A New Nigeria that Provides Sustainable Infrastructure to Support Her Dreams is POssible!
A Nation's infrastructure provides the basic scaffolding for development. Women and girls constitute half of the half the population for whom public infrastructural amenities are set up and must be considered as the primary clients that they are.
Women and girls are at risk not only from poor health infrastructure, but from inadequate infrastructure across all sectors, which can limit access to essential services and prevent them from maintaining security and self-sufficiency during social and economic upheaval.
Gender is an important but largely neglected aspect of infrastructure planning and provision.

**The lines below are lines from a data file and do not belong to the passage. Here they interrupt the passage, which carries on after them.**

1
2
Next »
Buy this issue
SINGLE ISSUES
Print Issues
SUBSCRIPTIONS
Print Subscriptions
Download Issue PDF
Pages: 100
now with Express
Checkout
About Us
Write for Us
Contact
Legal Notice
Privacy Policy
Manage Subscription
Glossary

Underdeveloped and gender-blind infrastructure is one of the leading causes for the inability of women and girls to access the basic services to support their upward social mobility and reduce the gender gap.

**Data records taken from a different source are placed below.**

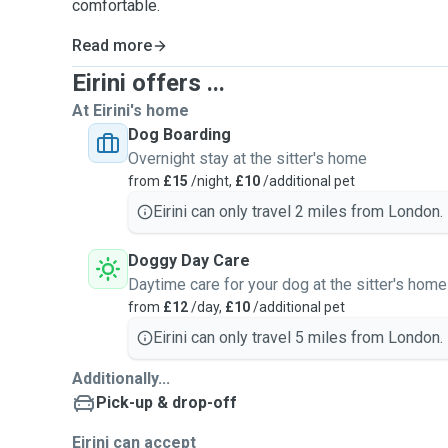
comfortable.
Read more
Eirini offers ...
At Eirini's home
Dog Boarding
Overnight stay at the sitter's home
from
£15
/night,
£10
/additional pet
Eirini can only travel 2 miles from London.
Doggy Day Care
Daytime care for your dog at the sitter's home
from
£12
/day,
£10
/additional pet
Eirini can only travel 5 miles from London.
Additionally...
Pick-up & drop-off
Eirini can accept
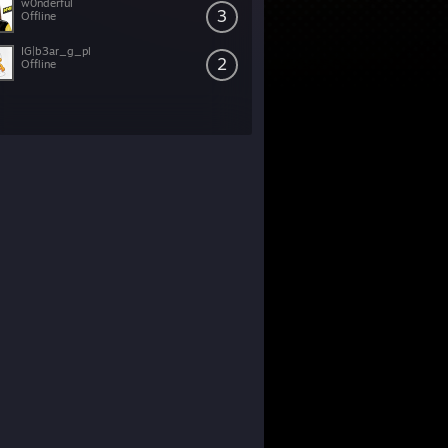
w0nderful
3
Offline
IG|b3ar_g_pl
2
Offline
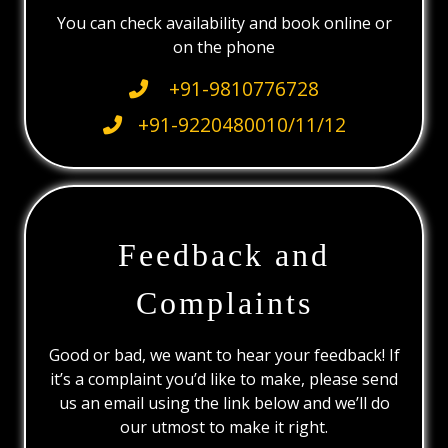
You can check availability and book online or
on the phone
+91-9810776728
+91-9220480010/11/12
Feedback and
Complaints
Good or bad, we want to hear your feedback! If
it’s a complaint you’d like to make, please send
us an email using the link below and we’ll do
our utmost to make it right.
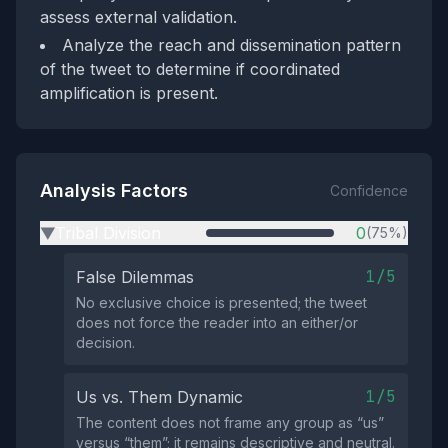
assess external validation.
Analyze the reach and dissemination pattern
of the tweet to determine if coordinated
amplification is present.
Analysis Factors
Confidence
Tribal Division
0
(75%)
▶
1/5
False Dilemmas
No exclusive choice is presented; the tweet
does not force the reader into an either/or
decision.
1/5
Us vs. Them Dynamic
The content does not frame any group as “us”
versus “them”; it remains descriptive and neutral.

Gender-blind infrastructure fails to consider the different roles, responsibilities and particular needs of women, men, girls and boys in a specific context and how this affects their ability to use or access infrastructure.
Considering the long operational life of infrastructure, not mainstreaming gender in the infrastructure life cycle can reinforce gender inequalities for decades, wasting limited financial resources and putting lives at risk.
It is a moral and financial imperative to ensure that this massive investment includes a gender mainstreaming approach to infrastructure planning, delivery and management to achieve sustainability, equality, and economic and social benefits for all.
There is a lot to be gained by ensuring equal access to infrastructure services for women and girls. Not only will it improve and protect the lives and livelihoods of women and girls, but will benefit the entire economy as well.